(Stored data entries)
★ ★ ★ ★

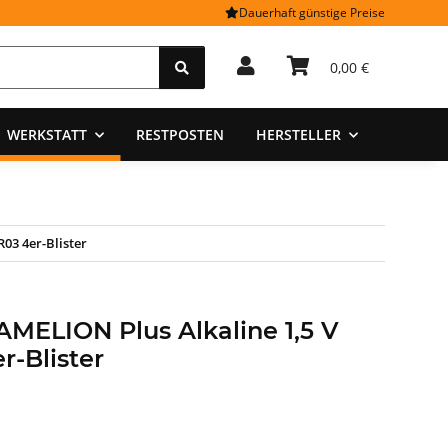
Dauerhaft günstige Preise
0,00 €
WERKSTATT
RESTPOSTEN
HERSTELLER
03 4er-Blister
AMELION Plus Alkaline 1,5 V
-Blister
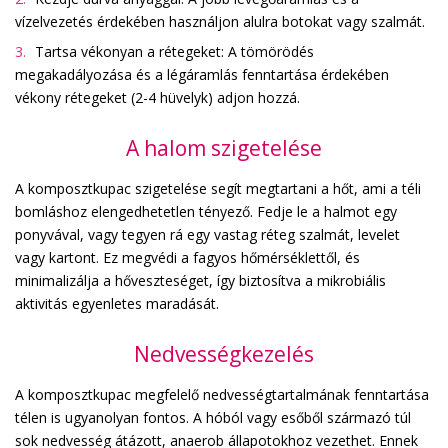
vízelvezetés érdekében használjon alulra botokat vagy szalmát.
Tartsa vékonyan a rétegeket: A tömörödés
megakadályozása és a légáramlás fenntartása érdekében
vékony rétegeket (2-4 hüvelyk) adjon hozzá.
A halom szigetelése
A komposztkupac szigetelése segít megtartani a hőt, ami a téli
bomláshoz elengedhetetlen tényező. Fedje le a halmot egy
ponyvával, vagy tegyen rá egy vastag réteg szalmát, levelet
vagy kartont. Ez megvédi a fagyos hőmérséklettől, és
minimalizálja a hőveszteséget, így biztosítva a mikrobiális
aktivitás egyenletes maradását.
Nedvességkezelés
A komposztkupac megfelelő nedvességtartalmának fenntartása
télen is ugyanolyan fontos. A hóból vagy esőből származó túl
sok nedvesség átázott, anaerob állapotokhoz vezethet. Ennek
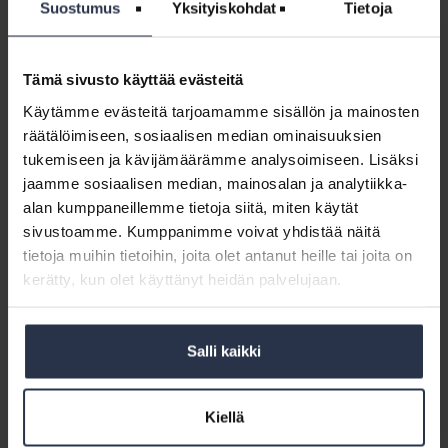
Suostumus
Yksityiskohdat
Tietoja
vaikkei toiminnasta syntyisi häiriötä, kertoo
lakiasiantuntija
Sara Rintamo
Isännöintiliitosta.
Tämä sivusto käyttää evästeitä
Käytämme evästeitä tarjoamamme sisällön ja mainosten
räätälöimiseen, sosiaalisen median ominaisuuksien
– Tässä tullaan siihen haastavaan kohtaan. Taloyhtiön intressi on
tukemiseen ja kävijämäärämme analysoimiseen. Lisäksi
välttää uhkasakot ja lopettaa sen tiloissa tapahtuva kielletty toiminta.
jaamme sosiaalisen median, mainosalan ja analytiikka-
Taloyhtiön kannattaa dokumentoida osakkaan kanssa käydyt
neuvottelut toiminnan lopettamiseksi. Taloyhtiön tulee omalla
alan kumppaneillemme tietoja siitä, miten käytät
riskillään arvioida, onko hallintaan otolle painavat perusteet vaikkei
sivustoamme. Kumppanimme voivat yhdistää näitä
toiminnasta syntyisi häiriötä, kertoo lakiasiantuntija
Sara Rintamo
tietoja muihin tietoihin, joita olet antanut heille tai joita on
Isännöintiliitosta.
kerätty, kun olet käyttänyt heidän palvelujaan.
Salli kaikki
Kiellä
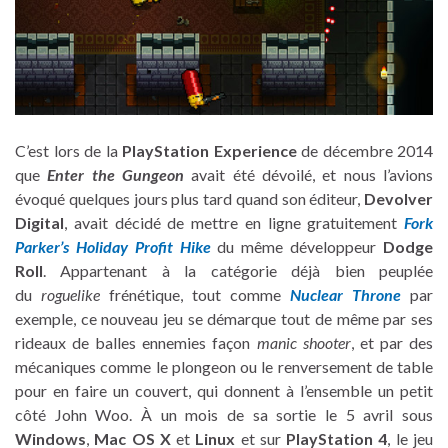
C’est lors de la
PlayStation Experience
de décembre 2014
que
Enter the Gungeon
avait été dévoilé, et nous l’avions
évoqué quelques jours plus tard quand son éditeur,
Devolver
Digital
, avait décidé de mettre en ligne gratuitement
Fork
Parker’s Holiday Profit Hike
du même développeur
Dodge
Roll
. Appartenant à la catégorie déjà bien peuplée
du
roguelike
frénétique, tout comme
Nuclear Throne
par
exemple, ce nouveau jeu se démarque tout de même par ses
rideaux de balles ennemies façon
manic shooter
, et par des
mécaniques comme le plongeon ou le renversement de table
pour en faire un couvert, qui donnent à l’ensemble un petit
côté John Woo. À un mois de sa sortie le 5 avril sous
Windows
,
Mac OS X
et
Linux
et sur
PlayStation 4
, le jeu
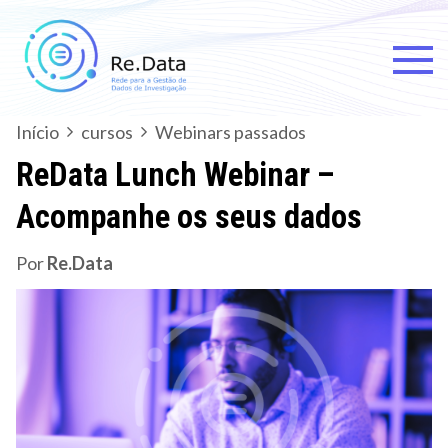
Skip
to
content
Re.data
Rede para a Gestão de Dados
de Investigação
Início
cursos
Webinars passados
ReData Lunch Webinar –
Acompanhe os seus dados
Por
Re.Data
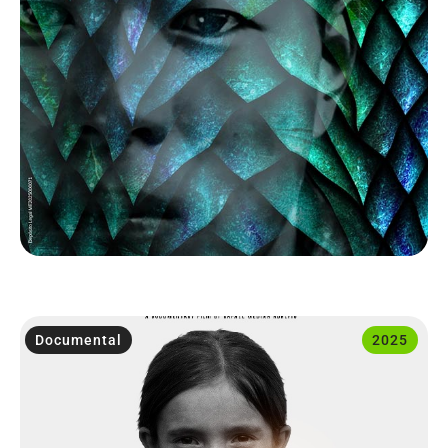
Documental
2025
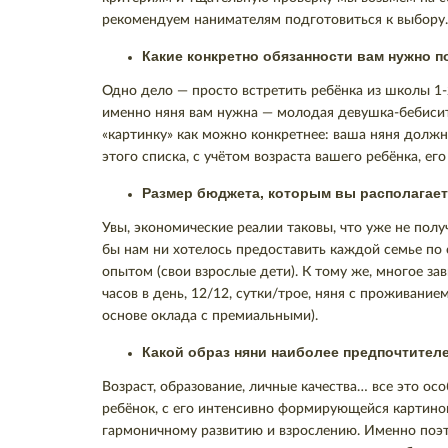
рекомендуем нанимателям подготовиться к выбору.
Какие конкретно обязанности вам нужно 
Одно дело — просто встретить ребёнка из школы 1-
именно няня вам нужна — молодая девушка-бебисит
«картинку» как можно конкретнее: ваша няня должн
этого списка, с учётом возраста вашего ребёнка, ег
Размер бюджета, которым вы располагает
Увы, экономические реалии таковы, что уже не пол
бы нам ни хотелось предоставить каждой семье п
опытом (свои взрослые дети). К тому же, многое з
часов в день, 12/12, сутки/трое, няня с проживание
основе оклада с премиальными).
Какой образ няни наиболее предпочтителе
Возраст, образование, личные качества… все это ос
ребёнок, с его интенсивно формирующейся картин
гармоничному развитию и взрослению. Именно поэт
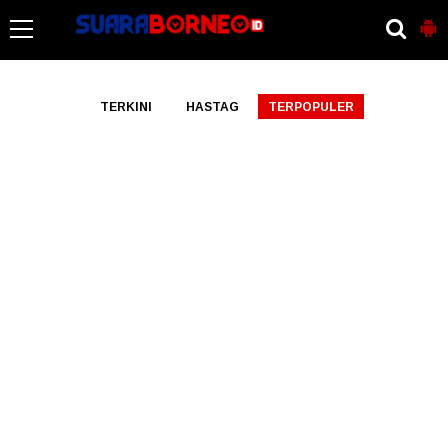
-->
TERKINI
HASTAG
TERPOPULER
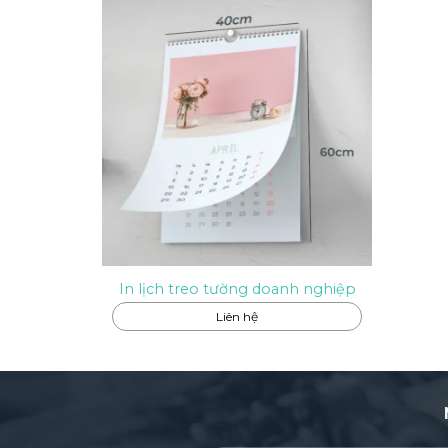
In lịch treo tường doanh nghiệp
Liên hệ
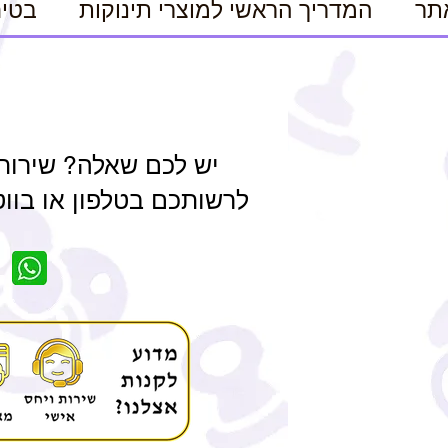
תר
המדריך הראשי למוצרי תינוקות
בטיח
יש לכם שאלה? שירות
לרשותכם בטלפון או בווטסאפ 84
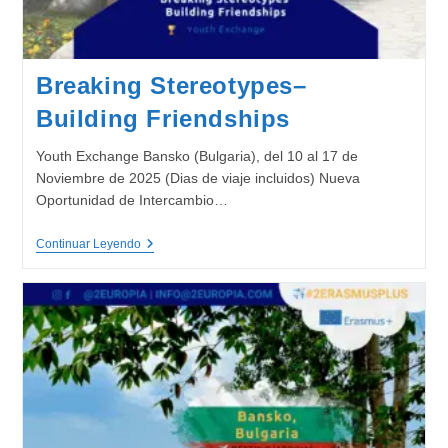
Breaking Stereotypes–
Building Friendships
Youth Exchange Bansko (Bulgaria), del 10 al 17 de
Noviembre de 2025 (Dias de viaje incluidos) Nueva
Oportunidad de Intercambio…
Breaking
Continuar Leyendo
Stereotypes–
Building
Friendships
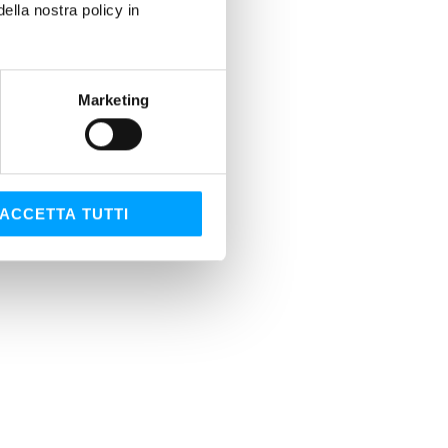
lla nostra policy in
Marketing
ACCETTA TUTTI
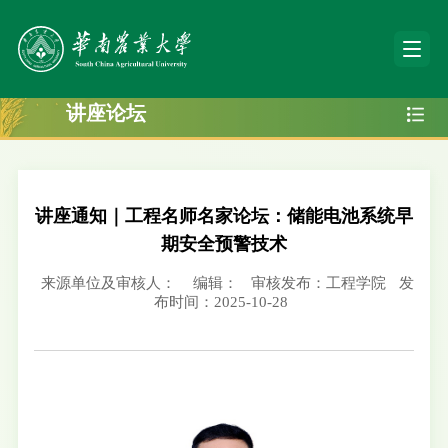
讲座论坛
讲座通知｜工程名师名家论坛：储能电池系统早
期安全预警技术
来源单位及审核人：
编辑：
审核发布：工程学院
发
布时间：2025-10-28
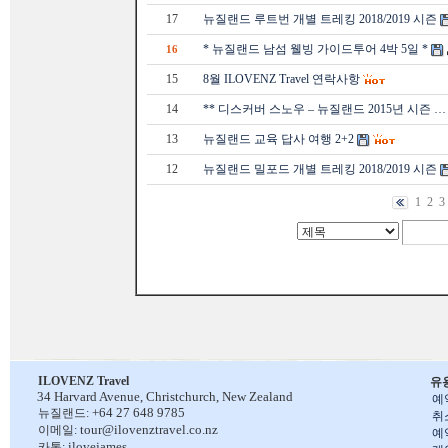
17
뉴질랜드 루트번 개별 트레킹 2018/2019 시즌
* 뉴질랜드 남섬 웰빙 가이드투어 4박 5일 *
16
15
8월 ILOVENZ Travel 연락사항
14
** 디스커버 스노우 – 뉴질랜드 2015년 시즌 …
13
뉴질랜드 교육 답사 여행 2+2
12
뉴질랜드 밀포드 개별 트레킹 2018/2019 시즌
1
2
3
ILOVENZ Travel
유
34 Harvard Avenue,
Christchurch, New Zealand
예
+64 27 648 9785
뉴질랜드:
취
tour@ilovenztravel.co.nz
이메일:
예
ilovejames
카톡:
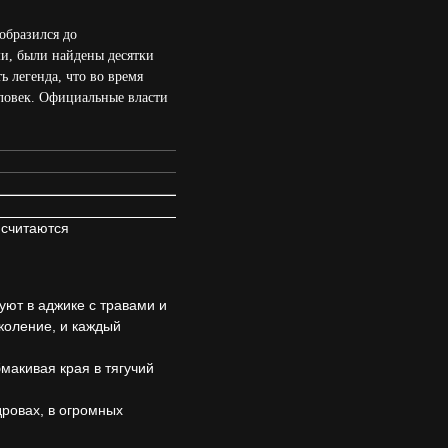
образился до
ми, были найдены десятки
 легенда, что во время
еловек. Официальные власти
 считаются
уют в аджике с травами и
околение, и каждый
макивая края в тягучий
дровах, в огромных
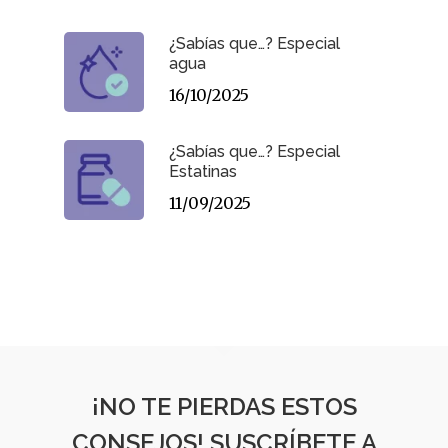
¿Sabías que…? Especial
agua
16/10/2025
¿Sabías que…? Especial
Estatinas
11/09/2025
¡NO TE PIERDAS ESTOS
CONSEJOS! SUSCRÍBETE A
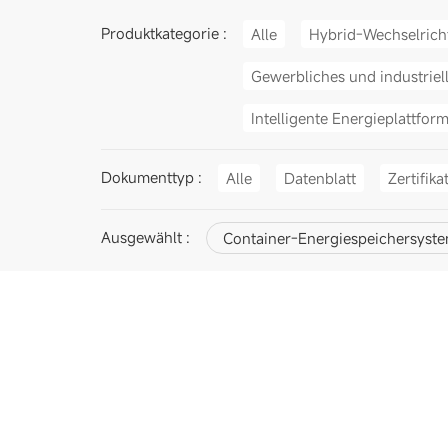
Produktkategorie :
Alle
Hybrid-Wechselrich
Gewerbliches und industriel
Intelligente Energieplattfor
Dokumenttyp :
Alle
Datenblatt
Zertifika
Ausgewählt :
Container-Energiespeichersyst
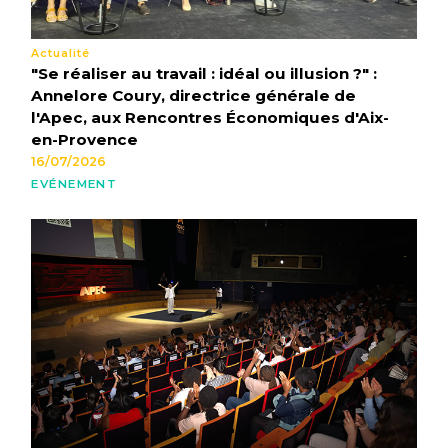
Actualité
"Se réaliser au travail : idéal ou illusion ?" :
Annelore Coury, directrice générale de
l'Apec, aux Rencontres Économiques d'Aix-
en-Provence
16/07/2026
EVÉNEMENT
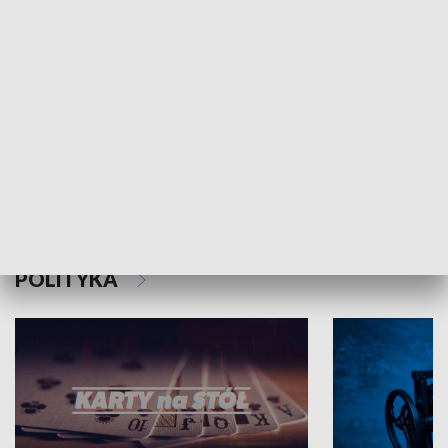
Schlesien Journal
POLITYKA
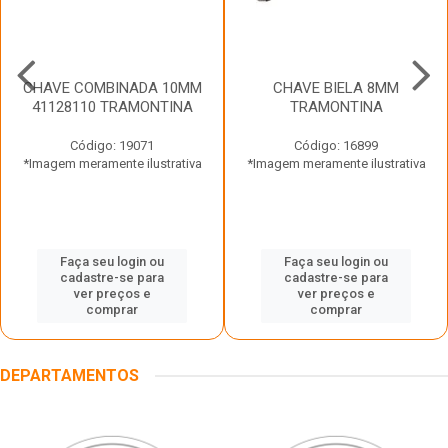
CHAVE COMBINADA 10MM
CHAVE BIELA 8MM
41128110 TRAMONTINA
TRAMONTINA
Código: 19071
Código: 16899
*Imagem meramente ilustrativa
*Imagem meramente ilustrativa
Faça seu login ou
Faça seu login ou
cadastre-se para
cadastre-se para
ver preços e
ver preços e
comprar
comprar
DEPARTAMENTOS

★ ★ ★ ★

Leaving pictures aside, write out each record above exactly as given.

Dauerhaft günstige Preise
0,00 €
WERKSTATT
RESTPOSTEN
HERSTELLER
03 4er-Blister
AMELION Plus Alkaline 1,5 V
-Blister
vízelvezetés érdekében használjon alulra botokat vagy szalmát.
Tartsa vékonyan a rétegeket: A tömörödés
megakadályozása és a légáramlás fenntartása érdekében
vékony rétegeket (2-4 hüvelyk) adjon hozzá.
A halom szigetelése
A komposztkupac szigetelése segít megtartani a hőt, ami a téli
bomláshoz elengedhetetlen tényező. Fedje le a halmot egy
ponyvával, vagy tegyen rá egy vastag réteg szalmát, levelet
vagy kartont. Ez megvédi a fagyos hőmérséklettől, és
minimalizálja a hőveszteséget, így biztosítva a mikrobiális
aktivitás egyenletes maradását.
Nedvességkezelés
A komposztkupac megfelelő nedvességtartalmának fenntartása
télen is ugyanolyan fontos. A hóból vagy esőből származó túl
sok nedvesség átázott, anaerob állapotokhoz vezethet. Ennek
Suostumus
Yksityiskohdat
Tietoja
vaikkei toiminnasta syntyisi häiriötä, kertoo
lakiasiantuntija
Sara Rintamo
Isännöintiliitosta.
Tämä sivusto käyttää evästeitä
Käytämme evästeitä tarjoamamme sisällön ja mainosten
räätälöimiseen, sosiaalisen median ominaisuuksien
– Tässä tullaan siihen haastavaan kohtaan. Taloyhtiön intressi on
tukemiseen ja kävijämäärämme analysoimiseen. Lisäksi
välttää uhkasakot ja lopettaa sen tiloissa tapahtuva kielletty toiminta.
jaamme sosiaalisen median, mainosalan ja analytiikka-
Taloyhtiön kannattaa dokumentoida osakkaan kanssa käydyt
neuvottelut toiminnan lopettamiseksi. Taloyhtiön tulee omalla
alan kumppaneillemme tietoja siitä, miten käytät
riskillään arvioida, onko hallintaan otolle painavat perusteet vaikkei
sivustoamme. Kumppanimme voivat yhdistää näitä
toiminnasta syntyisi häiriötä, kertoo lakiasiantuntija
Sara Rintamo
tietoja muihin tietoihin, joita olet antanut heille tai joita on
Isännöintiliitosta.
kerätty, kun olet käyttänyt heidän palvelujaan.
Salli kaikki
Kiellä
C’est lors de la
PlayStation Experience
de décembre 2014
que
Enter the Gungeon
avait été dévoilé, et nous l’avions
évoqué quelques jours plus tard quand son éditeur,
Devolver
Digital
, avait décidé de mettre en ligne gratuitement
Fork
Parker’s Holiday Profit Hike
du même développeur
Dodge
Roll
. Appartenant à la catégorie déjà bien peuplée
du
roguelike
frénétique, tout comme
Nuclear Throne
par
exemple, ce nouveau jeu se démarque tout de même par ses
rideaux de balles ennemies façon
manic shooter
, et par des
mécaniques comme le plongeon ou le renversement de table
pour en faire un couvert, qui donnent à l’ensemble un petit
côté John Woo. À un mois de sa sortie le 5 avril sous
Windows
,
Mac OS X
et
Linux
et sur
PlayStation 4
, le jeu
Skip
to
content
Re.data
Rede para a Gestão de Dados
de Investigação
Início
cursos
Webinars passados
ReData Lunch Webinar –
Acompanhe os seus dados
Por
Re.Data
Documental
2025
рекомендуем нанимателям подготовиться к выбору.
Какие конкретно обязанности вам нужно 
Одно дело — просто встретить ребёнка из школы 1-
именно няня вам нужна — молодая девушка-бебисит
«картинку» как можно конкретнее: ваша няня должн
этого списка, с учётом возраста вашего ребёнка, ег
Размер бюджета, которым вы располагает
Увы, экономические реалии таковы, что уже не пол
бы нам ни хотелось предоставить каждой семье п
опытом (свои взрослые дети). К тому же, многое з
часов в день, 12/12, сутки/трое, няня с проживание
основе оклада с премиальными).
Какой образ няни наиболее предпочтителе
Возраст, образование, личные качества… все это ос
ребёнок, с его интенсивно формирующейся картин
гармоничному развитию и взрослению. Именно поэт
-->
TERKINI
HASTAG
TERPOPULER
In lịch treo tường doanh nghiệp
Liên hệ
תר
המדריך הראשי למוצרי תינוקות
בטיח
יש לכם שאלה? שירות
לרשותכם בטלפון או בווטסאפ 84
Breaking Stereotypes–
Building Friendships
Youth Exchange Bansko (Bulgaria), del 10 al 17 de
Noviembre de 2025 (Dias de viaje incluidos) Nueva
Oportunidad de Intercambio…
Breaking
Continuar Leyendo
Stereotypes–
Building
Friendships
lla nostra policy in
Marketing
ACCETTA TUTTI
讲座论坛
讲座通知｜工程名师名家论坛：储能电池系统早
期安全预警技术
来源单位及审核人：
编辑：
审核发布：工程学院
发
布时间：2025-10-28
17
뉴질랜드 루트번 개별 트레킹 2018/2019 시즌
* 뉴질랜드 남섬 웰빙 가이드투어 4박 5일 *
16
15
8월 ILOVENZ Travel 연락사항
14
** 디스커버 스노우 – 뉴질랜드 2015년 시즌 …
13
뉴질랜드 교육 답사 여행 2+2
12
뉴질랜드 밀포드 개별 트레킹 2018/2019 시즌
1
2
3
ILOVENZ Travel
유
34 Harvard Avenue,
Christchurch, New Zealand
예
+64 27 648 9785
뉴질랜드:
취
tour@ilovenztravel.co.nz
이메일:
예
ilovejames
카톡:
образился до
ми, были найдены десятки
 легенда, что во время
еловек. Официальные власти
 считаются
уют в аджике с травами и
околение, и каждый
макивая края в тягучий
дровах, в огромных
¿Sabías que…? Especial
agua
16/10/2025
¿Sabías que…? Especial
Estatinas
11/09/2025
¡NO TE PIERDAS ESTOS
CONSEJOS! SUSCRÍBETE A
Produktkategorie :
Alle
Hybrid-Wechselrich
Gewerbliches und industriel
Intelligente Energieplattfor
Dokumenttyp :
Alle
Datenblatt
Zertifika
Ausgewählt :
Container-Energiespeichersyst
Actualité
"Se réaliser au travail : idéal ou illusion ?" :
Annelore Coury, directrice générale de
l'Apec, aux Rencontres Économiques d'Aix-
en-Provence
16/07/2026
EVÉNEMENT
Schlesien Journal
POLITYKA
CHAVE COMBINADA 10MM
CHAVE BIELA 8MM
41128110 TRAMONTINA
TRAMONTINA
Código: 19071
Código: 16899
*Imagem meramente ilustrativa
*Imagem meramente ilustrativa
Faça seu login ou
Faça seu login ou
cadastre-se para
cadastre-se para
ver preços e
ver preços e
comprar
comprar
DEPARTAMENTOS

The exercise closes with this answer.